If there’s one lesson he’s learned, it’s the importance of staying laser-focused on the problem and maintaining tight feedback loops with customers. “Listen to the market,” he advises. “They’ll tell you what’s working—and what’s not.”
He also emphasizes the importance of having a strong support system. The pressures of fundraising, product development, and customer demands can be overwhelming. Without the right people around you, burnout is inevitable.
Looking ahead, Ibrahim and Tudor’s vision for Lumi AI goes far beyond conversational analytics. “We’re building towards a future where Lumi doesn’t just surface insights—it acts on them,” he explains. “Imagine an AI that not only identifies opportunities but also executes strategic business actions based on what it finds. That’s the real promise of agentic workflows, and we’re leading the charge.”
Why Forum Ventures?
As first-time founders, Ibrahim and Tudor knew they needed a VC partner who understood the early-stage journey. Forum Ventures was an early believer in Lumi AI, providing not only capital but also crucial introductions, pitch guidance, and go-to-market resources.

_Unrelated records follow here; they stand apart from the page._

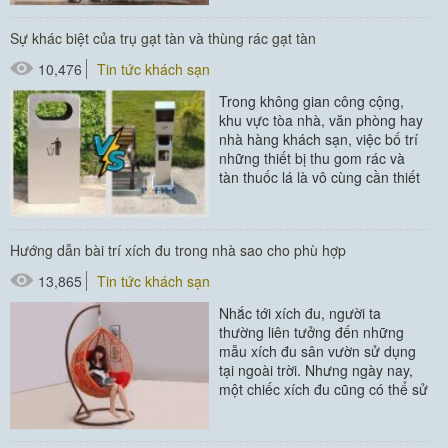
Sự khác biệt của trụ gạt tàn và thùng rác gạt tàn
10,476
Tin tức khách sạn
Trong không gian công cộng,
khu vực tòa nhà, văn phòng hay
nhà hàng khách sạn, việc bố trí
những thiết bị thu gom rác và
tàn thuốc lá là vô cùng cần thiết
để giữ gìn sự...
Hướng dẫn bài trí xích đu trong nhà sao cho phù hợp
13,865
Tin tức khách sạn
Nhắc tới xích đu, người ta
thường liên tưởng đến những
mẫu xích đu sân vườn sử dụng
tại ngoài trời. Nhưng ngày nay,
một chiếc xích đu cũng có thể sử
dụng trong nhà là vật trang...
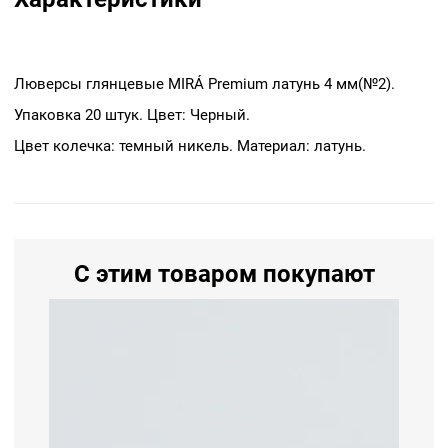
Люверсы глянцевые MIRÁ Premium латунь 4 мм(№2).
Упаковка 20 штук. Цвет: Черный.
Цвет колечка: темный никель. Материал: латунь.
С этим товаром покупают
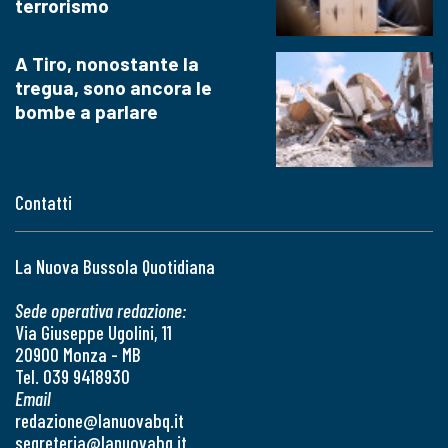
terrorismo
A Tiro, nonostante la
tregua, sono ancora le
bombe a parlare
Contatti
La Nuova Bussola Quotidiana
Sede operativa redazione:
Via Giuseppe Ugolini, 11
20900 Monza - MB
Tel. 039 9418930
Email
redazione@lanuovabq.it
segreteria@lanuovabq.it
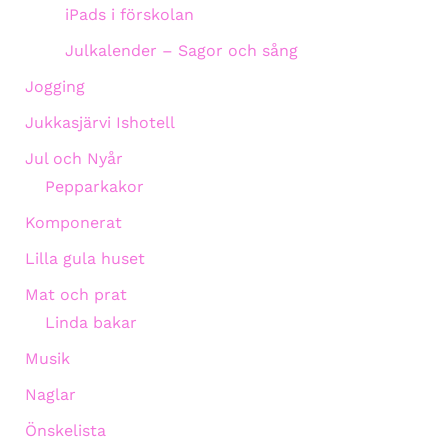
iPads i förskolan
Julkalender – Sagor och sång
Jogging
Jukkasjärvi Ishotell
Jul och Nyår
Pepparkakor
Komponerat
Lilla gula huset
Mat och prat
Linda bakar
Musik
Naglar
Önskelista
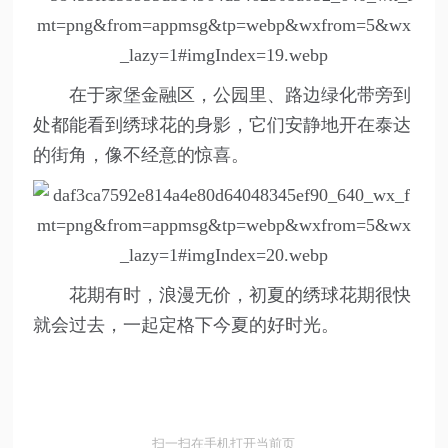
在于家堡金融区，公园里、路边绿化带旁到
处都能看到绣球花的身影，它们安静地开在泰达
的街角，像不经意的惊喜。
花期有时，浪漫无价，初夏的绣球花期很快
就会过去，一起定格下今夏的好时光。
扫一扫在手机打开当前页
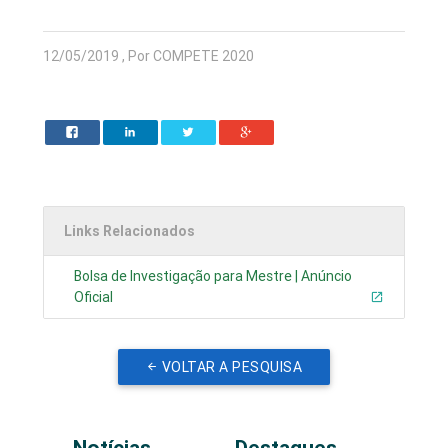
12/05/2019 , Por COMPETE 2020
Links Relacionados
Bolsa de Investigação para Mestre | Anúncio
Oficial
VOLTAR A PESQUISA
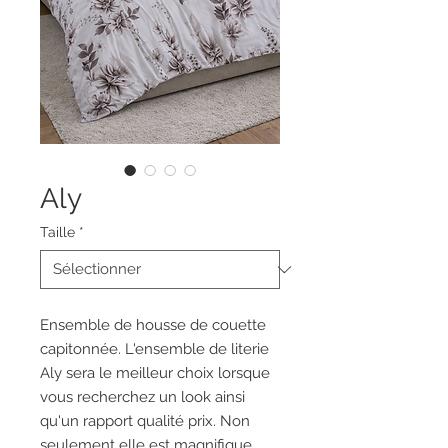
Aly
Taille
*
Ensemble de housse de couette
capitonnée. L'ensemble de literie
Aly sera le meilleur choix lorsque
vous recherchez un look ainsi
qu'un rapport qualité prix. Non
seulement elle est magnifique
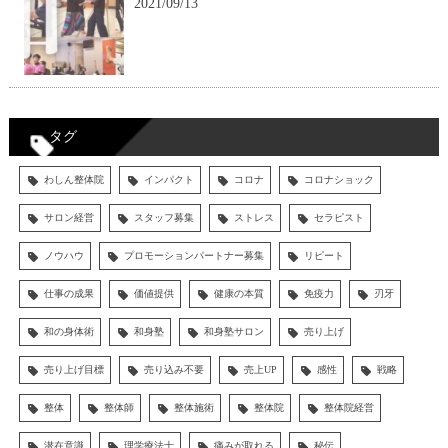
2021/09/13
タグ
わしん整体院
インパクト
コロナ
コロナショック
サロン経営
スタッフ募集
ストレス
セラピスト
ノウハウ
プロモーションパートナー募集
リピート
仕事の成果
価値提供
健康の本質
免疫力
刃牙
和の身体術
和身塾
和身塾サロン
売り上げ
売り上げ目標
売り込み不要
売上UP
感性
戦略
整体
整体師
整体施術
整体院
整体院経営
潜在意識
理学療法士
痛みが取れる
秘伝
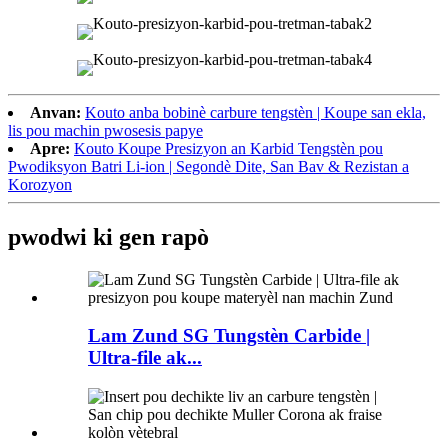
Anvan:
Kouto anba bobinè carbure tengstèn | Koupe san ekla,
lis pou machin pwosesis papye
Apre:
Kouto Koupe Presizyon an Karbid Tengstèn pou
Pwodiksyon Batri Li-ion | Segondè Dite, San Bav & Rezistan a
Korozyon
pwodwi ki gen rapò
Lam Zund SG Tungstèn Carbide |
Ultra-file ak...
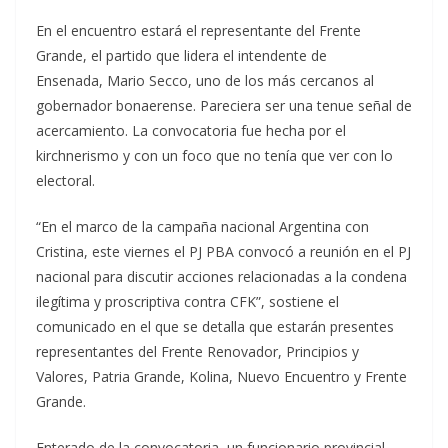
En el encuentro estará el representante del Frente
Grande, el partido que lidera el intendente de
Ensenada, Mario Secco, uno de los más cercanos al
gobernador bonaerense. Pareciera ser una tenue señal de
acercamiento. La convocatoria fue hecha por el
kirchnerismo y con un foco que no tenía que ver con lo
electoral.
“En el marco de la campaña nacional Argentina con
Cristina, este viernes el PJ PBA convocó a reunión en el PJ
nacional para discutir acciones relacionadas a la condena
ilegítima y proscriptiva contra CFK”, sostiene el
comunicado en el que se detalla que estarán presentes
representantes del Frente Renovador, Principios y
Valores, Patria Grande, Kolina, Nuevo Encuentro y Frente
Grande.
Enterado de la convocatoria, un funcionario provincial,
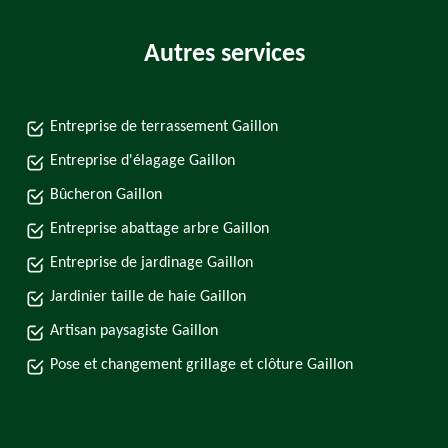
Autres services
Entreprise de terrassement Gaillon
Entreprise d'élagage Gaillon
Bûcheron Gaillon
Entreprise abattage arbre Gaillon
Entreprise de jardinage Gaillon
Jardinier taille de haie Gaillon
Artisan paysagiste Gaillon
Pose et changement grillage et clôture Gaillon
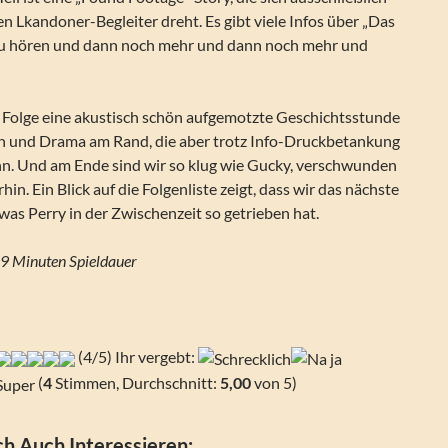
 Lkandoner-Begleiter dreht. Es gibt viele Infos über „Das
 zu hören und dann noch mehr und dann noch mehr und
e Folge eine akustisch schön aufgemotzte Geschichtsstunde
on und Drama am Rand, die aber trotz Info-Druckbetankung
nn. Und am Ende sind wir so klug wie Gucky, verschwunden
rhin. Ein Blick auf die Folgenliste zeigt, dass wir das nächste
was Perry in der Zwischenzeit so getrieben hat.
9 Minuten Spieldauer
(4/5) Ihr vergebt:
(
4
Stimmen, Durchschnitt:
5,00
von 5)
h Auch Interessieren:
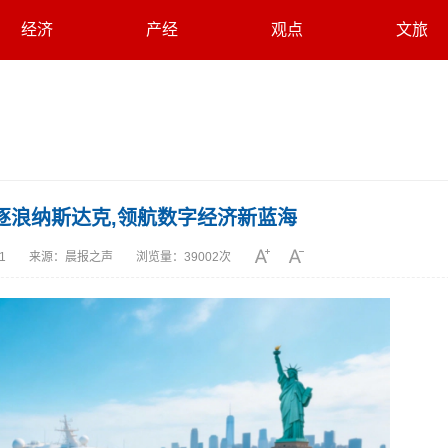
经济
产经
观点
文旅
逐浪纳斯达克,领航数字经济新蓝海
11
来源：
晨报之声
浏览量：
39002次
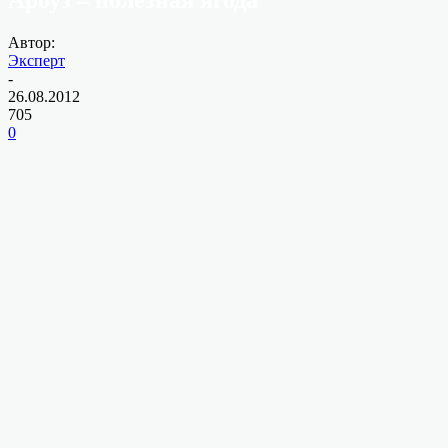
Автор:
Эксперт
-
26.08.2012
705
0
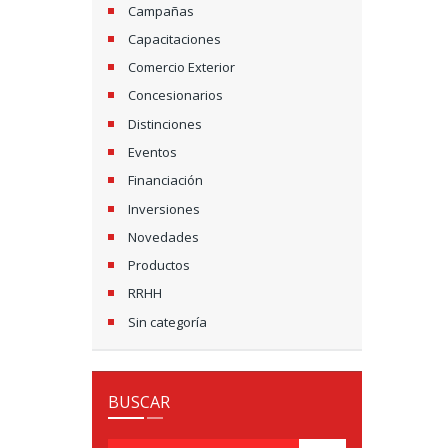
Campañas
Capacitaciones
Comercio Exterior
Concesionarios
Distinciones
Eventos
Financiación
Inversiones
Novedades
Productos
RRHH
Sin categoría
BUSCAR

“They were one of our first checks, and they’ve been incredibly founder-friendly,” Ibrahim says. “They believed in us early on, and that made a huge difference.”
The Next Chapter for Lumi AI
With $3.7 million in seed funding from AgFunder, Lumi AI is scaling rapidly, expanding its engineering team, and continuing to refine its agentic AI approach. But for Ibrahim and Tudor, this is just the beginning.
“We’re proud of what we’ve built—not just as pioneers in this space, but as thought leaders setting a new standard for AI-powered analytics,” Ibrahim says. “Our journey has just begun, and we’re continuously pushing the boundaries of what’s possible.”
And if the momentum behind Lumi AI is any indication, this is only the start of something much bigger.